Monday, 21 August 2017

My Books that Shaped Art History

Selecting the top ten books in any topic is usually something of a parlour game, but I was inspired to think about a top ten list on reading The Books that Shaped Art History (Thames and Hudson, 2013).  
This fascinating collection of essays, published 2013, brings together 16 articles about seminal books on art history published, for the most part, in the 20th century (although the earliest was published in 1898). The choice of titles, and the choice of authors to write about these titles, creates a fascinating overview of 20th-century art history. It is a rare volume that is for the most part more than the sum of its parts. 

Before reviewing the book, I created a list of the ten books on art history that had the most effect on me - by which I mean, the most effect on the way I look at images and at the built environment. As soon as you see the list, you will realise that several of them are about the Renaissance, and some of them are not strictly about art history at all. Nonetheless, they all affected the way I look at works of art. Interestingly, only two of these titles overlap with the books on the official list. Whether I am right or they are wrong I would not try to state. More likely, a list of the top 50 books might have more of an overlap. 

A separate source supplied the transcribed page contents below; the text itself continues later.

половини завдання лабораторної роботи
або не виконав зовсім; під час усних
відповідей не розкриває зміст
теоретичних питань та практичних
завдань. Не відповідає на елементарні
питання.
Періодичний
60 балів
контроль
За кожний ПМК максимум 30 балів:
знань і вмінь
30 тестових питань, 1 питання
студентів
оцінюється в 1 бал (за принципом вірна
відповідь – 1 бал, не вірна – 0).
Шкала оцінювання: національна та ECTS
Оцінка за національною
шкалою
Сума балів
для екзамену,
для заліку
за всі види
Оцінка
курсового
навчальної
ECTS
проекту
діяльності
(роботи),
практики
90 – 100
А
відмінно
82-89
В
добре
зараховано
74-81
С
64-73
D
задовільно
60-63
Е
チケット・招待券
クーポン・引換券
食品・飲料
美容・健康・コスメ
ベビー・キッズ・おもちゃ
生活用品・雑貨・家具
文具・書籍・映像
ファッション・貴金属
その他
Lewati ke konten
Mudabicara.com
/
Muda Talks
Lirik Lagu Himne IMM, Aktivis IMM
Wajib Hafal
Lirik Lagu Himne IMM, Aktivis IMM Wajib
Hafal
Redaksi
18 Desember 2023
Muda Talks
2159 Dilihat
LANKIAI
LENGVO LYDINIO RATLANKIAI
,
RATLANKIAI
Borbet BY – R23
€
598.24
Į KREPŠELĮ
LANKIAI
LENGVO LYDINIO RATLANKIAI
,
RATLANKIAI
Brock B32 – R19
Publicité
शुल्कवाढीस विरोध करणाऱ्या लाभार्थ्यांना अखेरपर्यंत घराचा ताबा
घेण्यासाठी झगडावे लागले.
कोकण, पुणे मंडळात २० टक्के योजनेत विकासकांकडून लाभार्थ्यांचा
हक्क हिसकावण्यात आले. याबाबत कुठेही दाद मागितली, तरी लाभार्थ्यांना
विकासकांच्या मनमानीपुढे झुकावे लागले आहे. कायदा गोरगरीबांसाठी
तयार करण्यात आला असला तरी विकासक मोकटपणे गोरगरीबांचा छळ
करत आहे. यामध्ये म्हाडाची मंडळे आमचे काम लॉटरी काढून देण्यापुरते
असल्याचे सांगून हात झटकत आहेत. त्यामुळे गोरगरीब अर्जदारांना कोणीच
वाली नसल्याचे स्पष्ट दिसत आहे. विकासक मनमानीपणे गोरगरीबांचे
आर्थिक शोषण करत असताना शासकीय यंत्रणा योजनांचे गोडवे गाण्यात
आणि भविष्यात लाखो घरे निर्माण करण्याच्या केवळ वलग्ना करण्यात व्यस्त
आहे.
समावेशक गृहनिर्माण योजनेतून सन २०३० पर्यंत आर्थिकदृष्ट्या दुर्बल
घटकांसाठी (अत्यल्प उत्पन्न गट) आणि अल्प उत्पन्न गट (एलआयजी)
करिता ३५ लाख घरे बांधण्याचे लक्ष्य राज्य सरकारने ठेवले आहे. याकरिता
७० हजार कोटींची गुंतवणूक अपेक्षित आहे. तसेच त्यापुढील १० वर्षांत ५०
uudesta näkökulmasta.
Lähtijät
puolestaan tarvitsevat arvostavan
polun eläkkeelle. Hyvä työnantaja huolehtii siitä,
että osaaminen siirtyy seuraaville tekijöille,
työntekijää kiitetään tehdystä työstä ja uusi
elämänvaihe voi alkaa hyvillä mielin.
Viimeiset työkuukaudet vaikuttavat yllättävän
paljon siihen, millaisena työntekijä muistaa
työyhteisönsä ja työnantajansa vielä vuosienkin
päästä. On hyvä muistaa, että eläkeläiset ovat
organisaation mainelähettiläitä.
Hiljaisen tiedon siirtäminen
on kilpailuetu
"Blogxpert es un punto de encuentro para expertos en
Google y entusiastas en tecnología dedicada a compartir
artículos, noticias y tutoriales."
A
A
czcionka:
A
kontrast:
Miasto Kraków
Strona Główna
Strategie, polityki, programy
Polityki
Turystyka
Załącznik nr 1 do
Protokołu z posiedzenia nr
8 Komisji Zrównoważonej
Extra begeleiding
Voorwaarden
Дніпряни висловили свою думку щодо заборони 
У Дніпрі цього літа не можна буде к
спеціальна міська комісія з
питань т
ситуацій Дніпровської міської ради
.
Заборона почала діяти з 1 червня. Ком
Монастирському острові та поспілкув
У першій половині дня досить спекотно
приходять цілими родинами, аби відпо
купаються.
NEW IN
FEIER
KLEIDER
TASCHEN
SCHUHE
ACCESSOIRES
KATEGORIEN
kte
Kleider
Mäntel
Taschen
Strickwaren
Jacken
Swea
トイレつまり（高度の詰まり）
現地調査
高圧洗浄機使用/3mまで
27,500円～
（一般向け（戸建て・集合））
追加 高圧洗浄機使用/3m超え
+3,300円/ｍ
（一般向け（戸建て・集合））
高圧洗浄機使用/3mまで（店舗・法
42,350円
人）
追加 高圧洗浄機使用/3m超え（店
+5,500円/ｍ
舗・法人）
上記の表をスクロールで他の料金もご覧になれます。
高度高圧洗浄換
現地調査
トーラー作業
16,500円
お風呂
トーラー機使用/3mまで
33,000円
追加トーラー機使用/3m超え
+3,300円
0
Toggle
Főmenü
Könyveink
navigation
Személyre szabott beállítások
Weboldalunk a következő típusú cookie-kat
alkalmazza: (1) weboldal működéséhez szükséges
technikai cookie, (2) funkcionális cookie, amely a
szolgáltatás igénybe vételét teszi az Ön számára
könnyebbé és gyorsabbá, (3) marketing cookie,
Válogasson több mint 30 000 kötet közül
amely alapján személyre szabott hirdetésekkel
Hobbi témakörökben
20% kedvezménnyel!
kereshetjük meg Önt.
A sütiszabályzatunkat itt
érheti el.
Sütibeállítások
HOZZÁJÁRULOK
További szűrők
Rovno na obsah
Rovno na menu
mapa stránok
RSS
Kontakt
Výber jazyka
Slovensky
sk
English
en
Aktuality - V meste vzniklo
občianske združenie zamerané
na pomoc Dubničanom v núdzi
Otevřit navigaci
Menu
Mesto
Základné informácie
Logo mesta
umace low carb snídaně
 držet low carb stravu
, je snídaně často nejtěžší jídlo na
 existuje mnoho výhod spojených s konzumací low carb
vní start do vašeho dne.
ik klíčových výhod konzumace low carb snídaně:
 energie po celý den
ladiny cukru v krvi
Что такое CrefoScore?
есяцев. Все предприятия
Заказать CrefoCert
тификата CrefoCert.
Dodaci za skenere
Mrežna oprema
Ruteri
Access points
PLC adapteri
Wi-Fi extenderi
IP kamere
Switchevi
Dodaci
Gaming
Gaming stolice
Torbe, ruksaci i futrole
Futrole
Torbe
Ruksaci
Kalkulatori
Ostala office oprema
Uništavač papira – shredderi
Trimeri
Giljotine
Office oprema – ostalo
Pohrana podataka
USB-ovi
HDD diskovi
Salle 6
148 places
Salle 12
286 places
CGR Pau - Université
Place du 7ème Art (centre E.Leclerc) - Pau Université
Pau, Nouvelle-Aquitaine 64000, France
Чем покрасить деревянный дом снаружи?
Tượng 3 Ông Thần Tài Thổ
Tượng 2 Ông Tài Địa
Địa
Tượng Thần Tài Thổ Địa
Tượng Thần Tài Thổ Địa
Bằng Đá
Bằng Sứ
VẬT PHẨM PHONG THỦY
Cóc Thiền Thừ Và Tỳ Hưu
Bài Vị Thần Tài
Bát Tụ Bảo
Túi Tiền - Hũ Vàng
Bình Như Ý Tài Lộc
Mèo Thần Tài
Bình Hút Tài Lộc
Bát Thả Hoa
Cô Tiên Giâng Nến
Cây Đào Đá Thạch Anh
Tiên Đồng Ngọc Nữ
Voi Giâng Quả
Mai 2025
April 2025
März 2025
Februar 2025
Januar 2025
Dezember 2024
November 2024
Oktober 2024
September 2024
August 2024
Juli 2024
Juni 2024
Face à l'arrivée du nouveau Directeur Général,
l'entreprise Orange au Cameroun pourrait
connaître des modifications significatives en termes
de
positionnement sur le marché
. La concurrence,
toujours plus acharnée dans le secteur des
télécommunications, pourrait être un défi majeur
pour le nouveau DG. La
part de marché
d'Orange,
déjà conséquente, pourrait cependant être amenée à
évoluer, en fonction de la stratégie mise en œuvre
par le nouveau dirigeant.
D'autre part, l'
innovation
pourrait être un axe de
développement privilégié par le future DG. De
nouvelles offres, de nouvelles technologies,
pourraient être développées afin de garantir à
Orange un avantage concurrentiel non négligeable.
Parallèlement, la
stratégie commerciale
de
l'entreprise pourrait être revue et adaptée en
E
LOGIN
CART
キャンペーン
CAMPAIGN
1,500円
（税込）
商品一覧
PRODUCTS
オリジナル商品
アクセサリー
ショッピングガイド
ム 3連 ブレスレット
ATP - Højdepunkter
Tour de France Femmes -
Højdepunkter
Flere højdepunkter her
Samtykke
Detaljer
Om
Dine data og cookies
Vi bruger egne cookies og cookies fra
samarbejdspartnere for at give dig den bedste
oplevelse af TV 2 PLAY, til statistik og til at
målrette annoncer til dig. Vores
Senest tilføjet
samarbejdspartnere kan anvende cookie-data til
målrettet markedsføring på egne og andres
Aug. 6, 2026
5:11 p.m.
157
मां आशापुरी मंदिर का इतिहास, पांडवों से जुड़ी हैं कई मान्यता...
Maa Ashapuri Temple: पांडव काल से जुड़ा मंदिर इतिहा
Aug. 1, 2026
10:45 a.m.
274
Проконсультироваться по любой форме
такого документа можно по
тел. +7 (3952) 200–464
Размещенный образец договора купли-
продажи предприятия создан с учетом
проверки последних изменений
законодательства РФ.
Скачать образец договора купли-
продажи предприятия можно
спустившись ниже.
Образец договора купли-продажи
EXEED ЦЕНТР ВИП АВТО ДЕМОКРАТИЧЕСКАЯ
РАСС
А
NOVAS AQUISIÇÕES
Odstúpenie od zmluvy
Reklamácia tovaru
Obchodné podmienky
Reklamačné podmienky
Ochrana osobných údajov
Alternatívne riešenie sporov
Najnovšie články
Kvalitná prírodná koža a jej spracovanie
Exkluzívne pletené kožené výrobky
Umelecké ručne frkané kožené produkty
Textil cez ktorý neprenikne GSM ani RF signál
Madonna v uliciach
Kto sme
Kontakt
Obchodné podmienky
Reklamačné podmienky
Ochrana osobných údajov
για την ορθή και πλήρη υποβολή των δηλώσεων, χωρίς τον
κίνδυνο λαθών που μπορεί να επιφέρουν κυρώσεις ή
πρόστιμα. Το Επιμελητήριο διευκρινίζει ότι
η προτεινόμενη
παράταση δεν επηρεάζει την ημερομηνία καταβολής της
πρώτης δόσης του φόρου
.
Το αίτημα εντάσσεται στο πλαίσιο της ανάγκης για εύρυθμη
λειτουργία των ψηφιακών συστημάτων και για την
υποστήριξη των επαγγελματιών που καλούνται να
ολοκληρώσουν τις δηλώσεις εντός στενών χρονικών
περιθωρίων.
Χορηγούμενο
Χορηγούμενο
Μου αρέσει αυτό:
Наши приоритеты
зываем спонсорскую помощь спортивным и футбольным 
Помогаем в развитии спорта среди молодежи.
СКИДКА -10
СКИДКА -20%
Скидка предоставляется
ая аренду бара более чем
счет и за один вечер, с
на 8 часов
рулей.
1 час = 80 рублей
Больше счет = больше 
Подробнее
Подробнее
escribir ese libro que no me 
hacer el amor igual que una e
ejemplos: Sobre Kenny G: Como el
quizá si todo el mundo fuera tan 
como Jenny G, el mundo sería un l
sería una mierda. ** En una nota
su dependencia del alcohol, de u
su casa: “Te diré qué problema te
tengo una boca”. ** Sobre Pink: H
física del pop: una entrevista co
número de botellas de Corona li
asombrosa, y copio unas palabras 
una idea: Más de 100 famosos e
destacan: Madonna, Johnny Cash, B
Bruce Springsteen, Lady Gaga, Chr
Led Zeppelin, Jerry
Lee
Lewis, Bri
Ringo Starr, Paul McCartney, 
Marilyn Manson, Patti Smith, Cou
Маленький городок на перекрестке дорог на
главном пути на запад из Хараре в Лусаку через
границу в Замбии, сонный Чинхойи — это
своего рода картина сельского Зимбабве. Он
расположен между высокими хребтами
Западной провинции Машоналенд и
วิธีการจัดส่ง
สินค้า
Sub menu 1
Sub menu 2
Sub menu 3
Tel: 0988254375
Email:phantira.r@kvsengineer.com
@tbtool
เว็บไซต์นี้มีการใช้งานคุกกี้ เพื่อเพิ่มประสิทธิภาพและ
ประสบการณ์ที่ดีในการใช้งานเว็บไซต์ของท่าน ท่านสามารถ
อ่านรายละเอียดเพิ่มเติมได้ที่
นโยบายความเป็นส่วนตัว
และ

In no order, my books are:

1.      Rudolf Wittkower, Architectural Principles in the Age of Humanism (1949) – for Wittkower’s emphasis on how many Renaissance architects favoured classically inspired central planning for their churches – whether or not it created a functional building.
2.      Erwin Panofsky, Studies in Iconology (1940), or Early Netherlandish Art (1953) - either of these titles, for the sheer pleasure of sharing Panofsky’s combination of art history, intellectual history, and iconography, linked to some remarkable detective work.
3.      Peter Burke, The Italian Renaissance: Culture and Society in Renaissance Italy 1420-1450 (1987) – because Burke provided a quantitative basis to appreciation, rather than relying on connoisseurship; for example, he lists the most popular saints in Renaissance Italy.  
4.      T J Clarke, The Painting of Modern Life: Paris in the art of Manet and his Followers (1984) – for a full grounding of Manet in the Paris of his day, drawing on an amazing range of sources.
5.      Kenneth Clark, The Nude (1956) – for tackling the centrality of the human body in Western art, and for his distinction between the naked and the nude.
6.      S J Freedberg, Painting in Italy 1500-1600 (1971) – for the idea of “High Renaissance Classicism” in Leonardo, Raphael, Michelangelo, and Andrea del Sarto.
7.      John Berger, Ways of Seeing (1972) - for reading a painting in a way I had never before experienced. As Berger asks, “Why did Mr and Mrs Andrews commission a portrait of themselves with a recognisable landscape of their own land as background?”.
8.      Jakob Burckhardt, The Civilisation of the Renaissance (1860) – for presenting as no other book a vision of the Renaissance as the turning point of world history. It is certainly out of date, and you will disagree with it, but you can never forget the image he presents of a new, non-Medieval world.
9.      John Summerson, The Classical Language of Architecture (1963) – for a clear demonstration of how so much art and architecture is underpinned by Classical ideas and rules.
10.   Hans Baron, The Crisis of the Early Italian Renaissance (1966). Baron presents the Renaissance as a heroic expression and result of civic republicanism in 14th- and 15th-century Florence.

Why these books? Many of them are more than 50 years old. I’m sure that they have all been refuted by subsequent scholarship, but I don’t think that matters. What they have in common is that they are immersed in their subject and fully committed to it (one anecdote recounted in The Books that shaped art history is that Kenneth Clark would have relinquished all art since 1900 for one Raphael drawing); plus, they tell a story, a narrative that provides an explanation of a historical period. For these writers, a period in art and history is certainly not one thing after another. They all present a social view of art, in which what is displayed (or what is implied by a building) is a reflection of an idea of society, an idea of people. Once we have read one of these books, we can no longer see the world in quite the same way. Even Clark can be read in this way; his distinction between the northern nude and the southern nude seems to remain valid, even if it comes dangerously close to Wolfflin’s characterisation of art in terms of national stereotypes. But that is a topic for another post.